▸ **Directions for this task**:
Whenever "société" appears in a line, please copy that line from the data.
┄┄┄┄┄┄
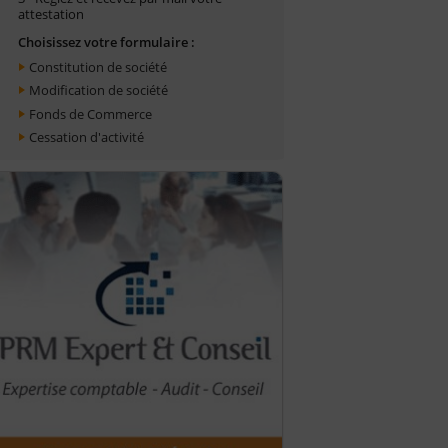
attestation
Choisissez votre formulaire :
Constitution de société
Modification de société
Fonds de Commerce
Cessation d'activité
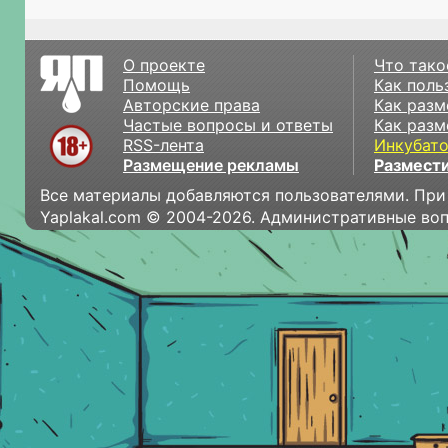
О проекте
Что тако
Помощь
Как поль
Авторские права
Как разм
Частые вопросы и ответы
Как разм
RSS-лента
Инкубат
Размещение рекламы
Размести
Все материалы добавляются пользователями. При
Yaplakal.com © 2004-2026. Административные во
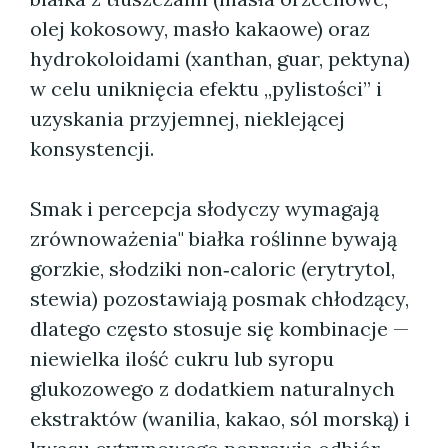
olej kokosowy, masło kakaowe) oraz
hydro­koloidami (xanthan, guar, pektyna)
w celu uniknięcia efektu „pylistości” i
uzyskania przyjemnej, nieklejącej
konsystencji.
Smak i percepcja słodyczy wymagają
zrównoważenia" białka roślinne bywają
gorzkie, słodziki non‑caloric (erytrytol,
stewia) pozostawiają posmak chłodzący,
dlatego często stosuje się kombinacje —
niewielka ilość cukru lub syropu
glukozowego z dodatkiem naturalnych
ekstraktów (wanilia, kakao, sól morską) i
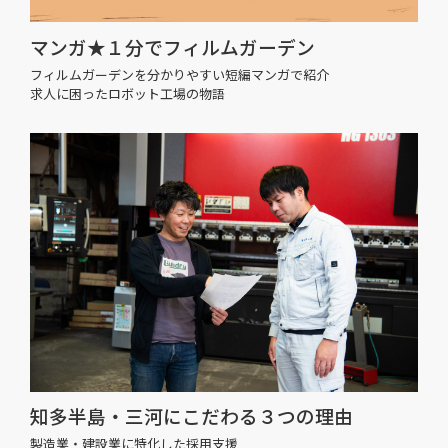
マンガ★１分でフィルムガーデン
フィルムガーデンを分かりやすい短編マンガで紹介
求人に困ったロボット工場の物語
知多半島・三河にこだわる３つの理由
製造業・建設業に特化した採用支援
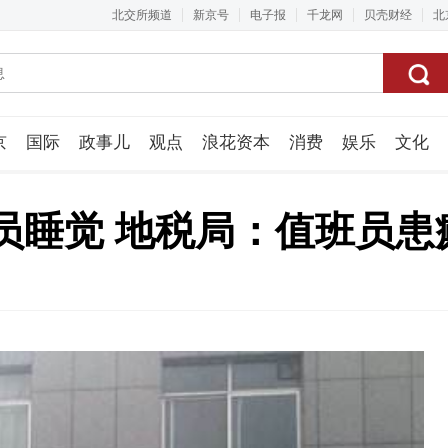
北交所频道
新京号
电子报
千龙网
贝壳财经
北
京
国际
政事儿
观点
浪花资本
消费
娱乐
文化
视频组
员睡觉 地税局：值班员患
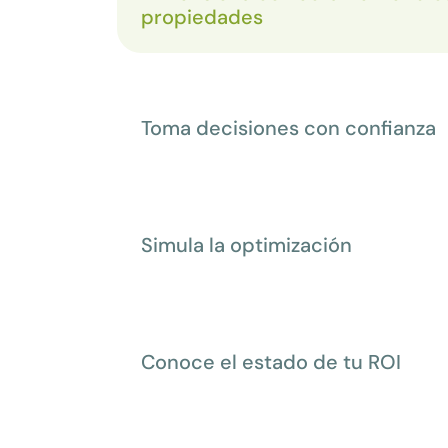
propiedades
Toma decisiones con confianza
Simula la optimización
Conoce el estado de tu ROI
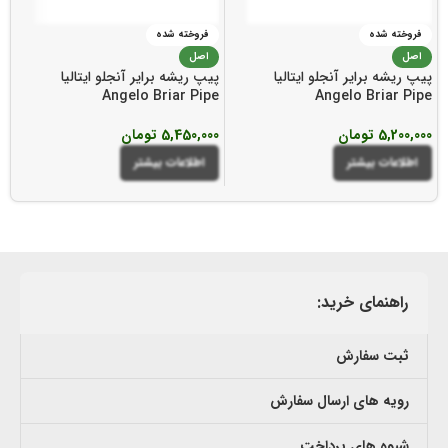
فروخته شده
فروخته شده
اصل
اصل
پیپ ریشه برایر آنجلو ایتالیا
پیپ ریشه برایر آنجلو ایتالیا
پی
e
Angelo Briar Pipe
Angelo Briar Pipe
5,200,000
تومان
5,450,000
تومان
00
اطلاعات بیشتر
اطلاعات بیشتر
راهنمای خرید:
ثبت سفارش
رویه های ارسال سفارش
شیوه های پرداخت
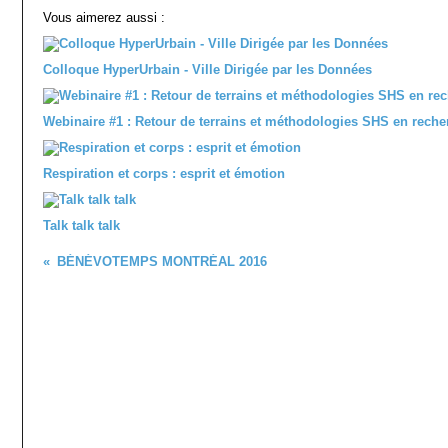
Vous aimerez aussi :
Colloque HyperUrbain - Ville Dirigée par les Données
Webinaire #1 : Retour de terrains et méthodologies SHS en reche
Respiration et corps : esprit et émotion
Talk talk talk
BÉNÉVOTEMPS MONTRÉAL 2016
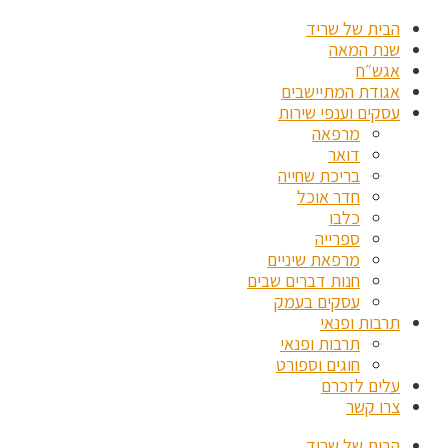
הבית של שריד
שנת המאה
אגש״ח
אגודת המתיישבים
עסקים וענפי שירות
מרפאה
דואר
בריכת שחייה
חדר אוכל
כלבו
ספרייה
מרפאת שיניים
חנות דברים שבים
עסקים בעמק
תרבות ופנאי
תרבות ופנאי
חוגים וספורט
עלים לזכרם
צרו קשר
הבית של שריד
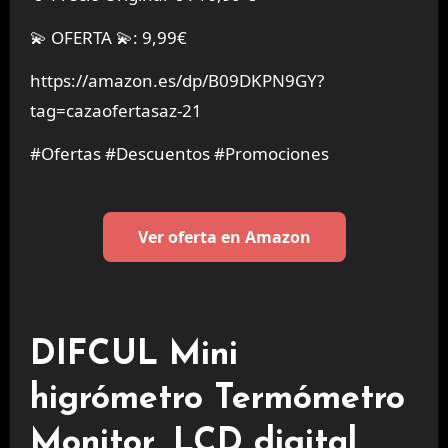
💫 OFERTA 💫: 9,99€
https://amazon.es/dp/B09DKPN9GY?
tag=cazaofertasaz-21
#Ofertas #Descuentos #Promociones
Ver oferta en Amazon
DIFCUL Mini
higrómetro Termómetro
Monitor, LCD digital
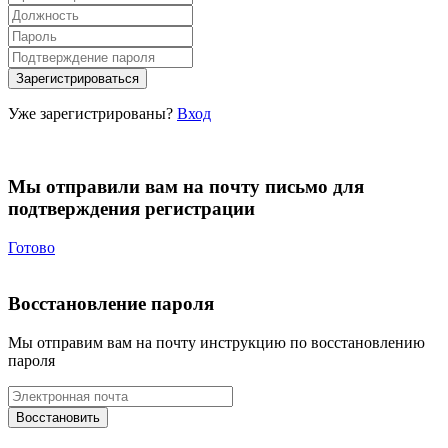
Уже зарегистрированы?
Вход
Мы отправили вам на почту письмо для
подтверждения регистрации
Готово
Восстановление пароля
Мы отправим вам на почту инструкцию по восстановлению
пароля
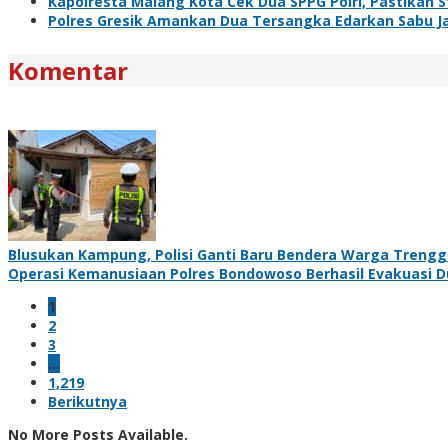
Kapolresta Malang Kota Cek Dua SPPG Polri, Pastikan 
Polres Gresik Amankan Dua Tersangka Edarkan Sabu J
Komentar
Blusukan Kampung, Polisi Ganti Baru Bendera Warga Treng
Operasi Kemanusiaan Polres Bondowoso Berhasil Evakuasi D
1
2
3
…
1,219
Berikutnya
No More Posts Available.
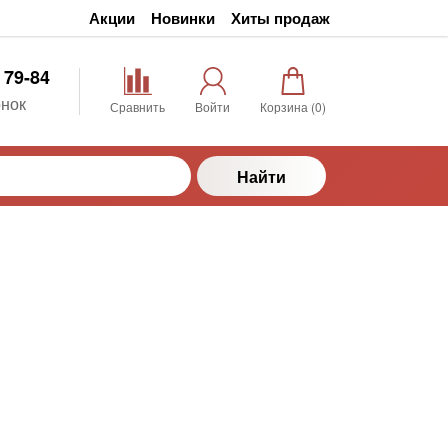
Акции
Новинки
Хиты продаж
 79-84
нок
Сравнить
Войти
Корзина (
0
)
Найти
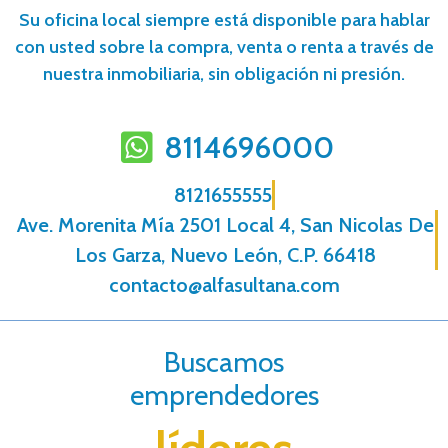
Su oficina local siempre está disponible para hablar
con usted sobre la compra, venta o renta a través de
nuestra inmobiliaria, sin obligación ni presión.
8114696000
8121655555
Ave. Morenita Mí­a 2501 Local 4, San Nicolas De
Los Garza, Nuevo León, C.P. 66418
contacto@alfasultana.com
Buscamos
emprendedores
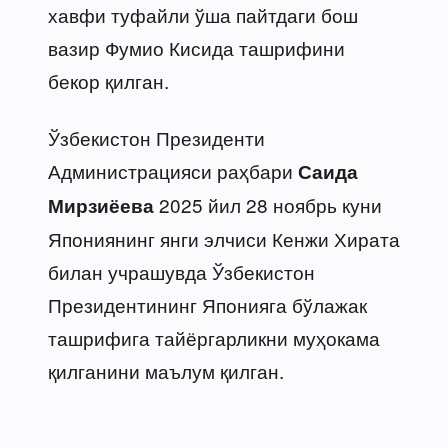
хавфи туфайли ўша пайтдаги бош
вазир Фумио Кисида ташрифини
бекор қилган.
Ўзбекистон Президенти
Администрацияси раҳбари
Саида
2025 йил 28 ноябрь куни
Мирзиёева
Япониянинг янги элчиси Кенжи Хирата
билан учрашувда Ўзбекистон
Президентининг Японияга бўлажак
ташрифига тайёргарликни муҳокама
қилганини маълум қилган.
┄┄┄┄┄┄
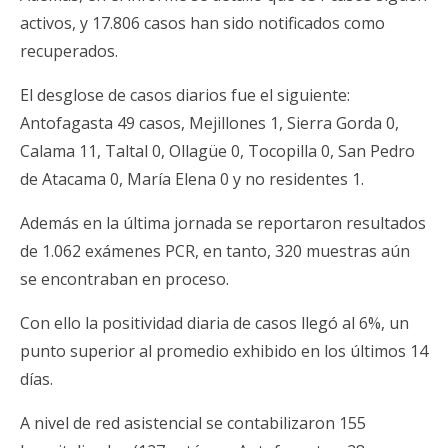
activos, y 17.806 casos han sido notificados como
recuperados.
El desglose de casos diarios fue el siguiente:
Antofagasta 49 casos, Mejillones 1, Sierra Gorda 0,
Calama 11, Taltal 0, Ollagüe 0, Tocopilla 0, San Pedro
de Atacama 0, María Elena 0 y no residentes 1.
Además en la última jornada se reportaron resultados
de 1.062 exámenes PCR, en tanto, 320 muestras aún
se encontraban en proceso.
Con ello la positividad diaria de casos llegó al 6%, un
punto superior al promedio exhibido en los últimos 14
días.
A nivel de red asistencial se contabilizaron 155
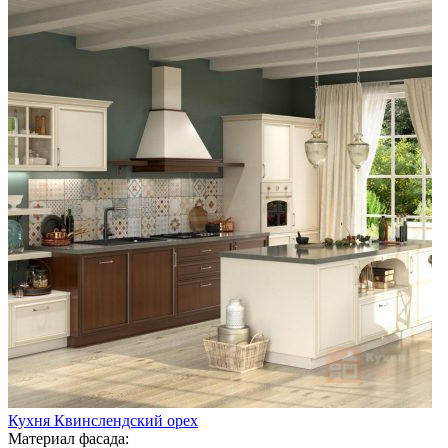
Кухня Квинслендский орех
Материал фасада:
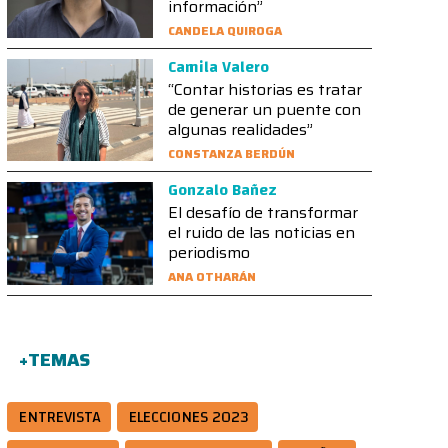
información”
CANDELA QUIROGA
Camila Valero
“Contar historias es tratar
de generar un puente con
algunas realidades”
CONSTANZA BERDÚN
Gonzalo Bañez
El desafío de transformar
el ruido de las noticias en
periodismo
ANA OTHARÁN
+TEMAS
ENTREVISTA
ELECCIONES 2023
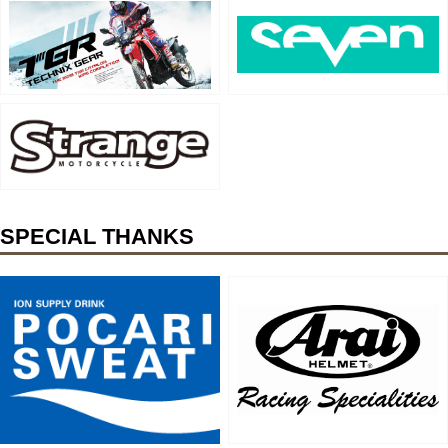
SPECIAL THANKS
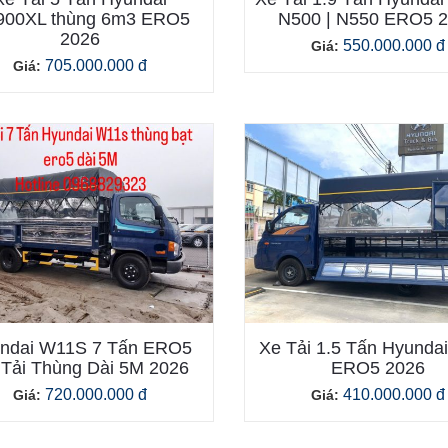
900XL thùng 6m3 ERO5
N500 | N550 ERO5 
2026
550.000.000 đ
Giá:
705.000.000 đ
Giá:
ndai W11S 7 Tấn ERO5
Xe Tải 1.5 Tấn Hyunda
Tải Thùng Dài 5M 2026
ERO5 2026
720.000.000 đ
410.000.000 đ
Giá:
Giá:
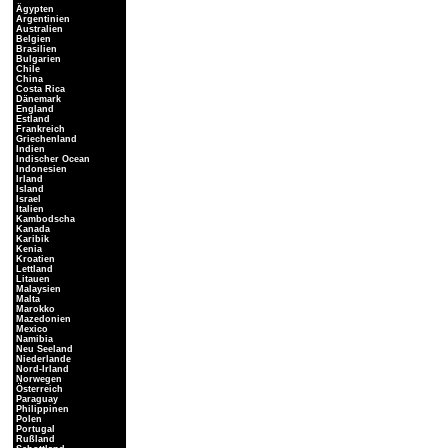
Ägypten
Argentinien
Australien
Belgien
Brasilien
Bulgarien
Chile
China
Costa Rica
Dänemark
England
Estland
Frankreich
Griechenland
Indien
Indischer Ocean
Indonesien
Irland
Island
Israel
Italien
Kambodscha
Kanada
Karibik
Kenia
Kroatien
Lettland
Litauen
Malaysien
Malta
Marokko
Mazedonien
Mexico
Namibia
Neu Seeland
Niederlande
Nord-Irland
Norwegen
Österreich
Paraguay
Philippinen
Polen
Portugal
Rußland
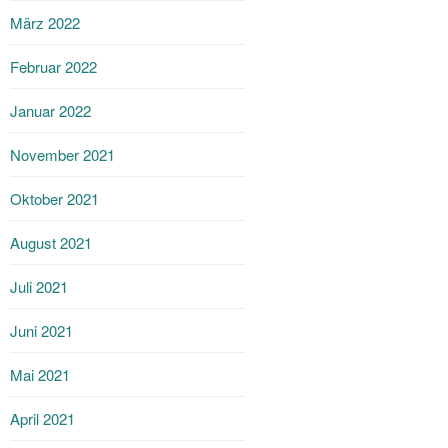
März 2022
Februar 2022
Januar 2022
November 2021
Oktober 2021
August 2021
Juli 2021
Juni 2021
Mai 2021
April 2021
┄┄┄┄┄┄
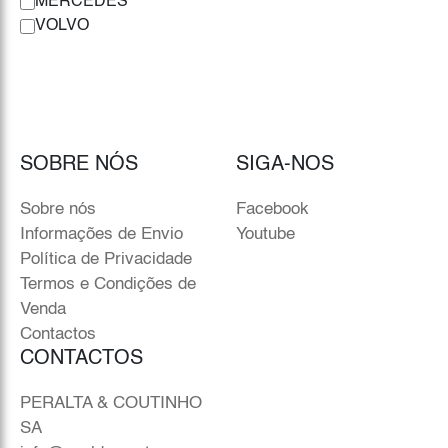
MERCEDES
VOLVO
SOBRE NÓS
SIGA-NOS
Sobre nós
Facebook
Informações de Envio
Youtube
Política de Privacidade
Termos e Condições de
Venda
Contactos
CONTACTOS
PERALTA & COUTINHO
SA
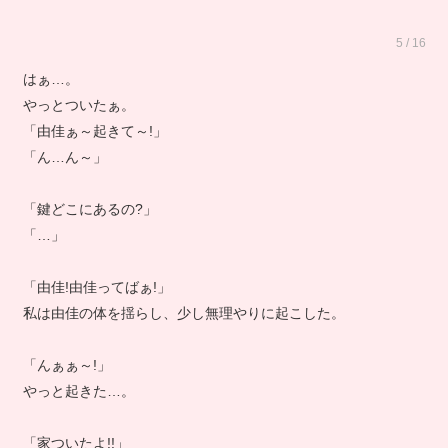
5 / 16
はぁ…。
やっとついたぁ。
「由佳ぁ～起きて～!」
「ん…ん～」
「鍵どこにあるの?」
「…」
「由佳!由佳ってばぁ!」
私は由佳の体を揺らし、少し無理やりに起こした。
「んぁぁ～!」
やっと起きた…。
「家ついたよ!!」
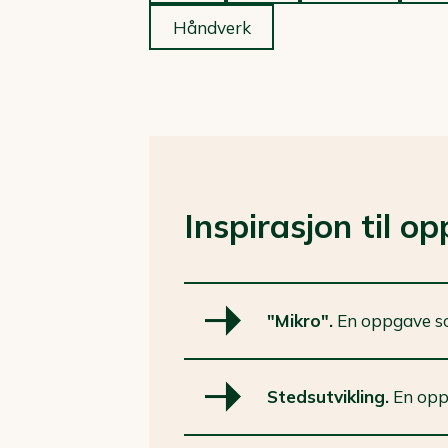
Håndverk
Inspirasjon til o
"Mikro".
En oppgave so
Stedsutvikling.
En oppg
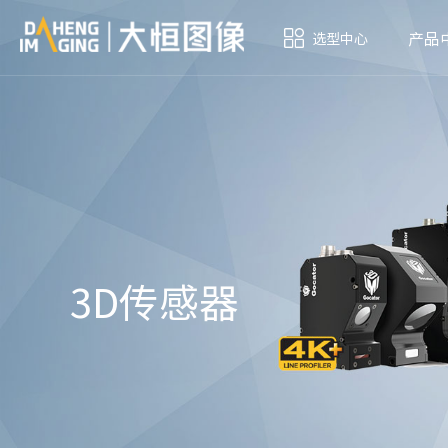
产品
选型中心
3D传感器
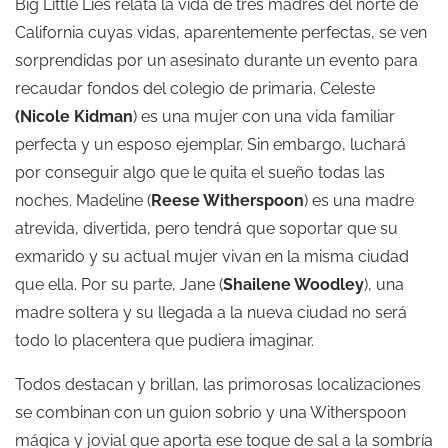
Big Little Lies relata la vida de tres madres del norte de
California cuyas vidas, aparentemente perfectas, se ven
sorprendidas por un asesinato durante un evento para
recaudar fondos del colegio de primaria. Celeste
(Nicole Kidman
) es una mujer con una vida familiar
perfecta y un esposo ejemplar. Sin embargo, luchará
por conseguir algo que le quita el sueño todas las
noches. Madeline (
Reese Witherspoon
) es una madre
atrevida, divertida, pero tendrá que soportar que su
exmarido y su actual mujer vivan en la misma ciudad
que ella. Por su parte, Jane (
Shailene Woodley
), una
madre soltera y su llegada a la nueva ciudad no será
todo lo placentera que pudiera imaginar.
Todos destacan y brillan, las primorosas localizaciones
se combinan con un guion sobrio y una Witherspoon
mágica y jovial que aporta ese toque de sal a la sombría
┄┄┄┄┄┄
▸ **Solution for this exercise**:
Constitution de société
Modification de société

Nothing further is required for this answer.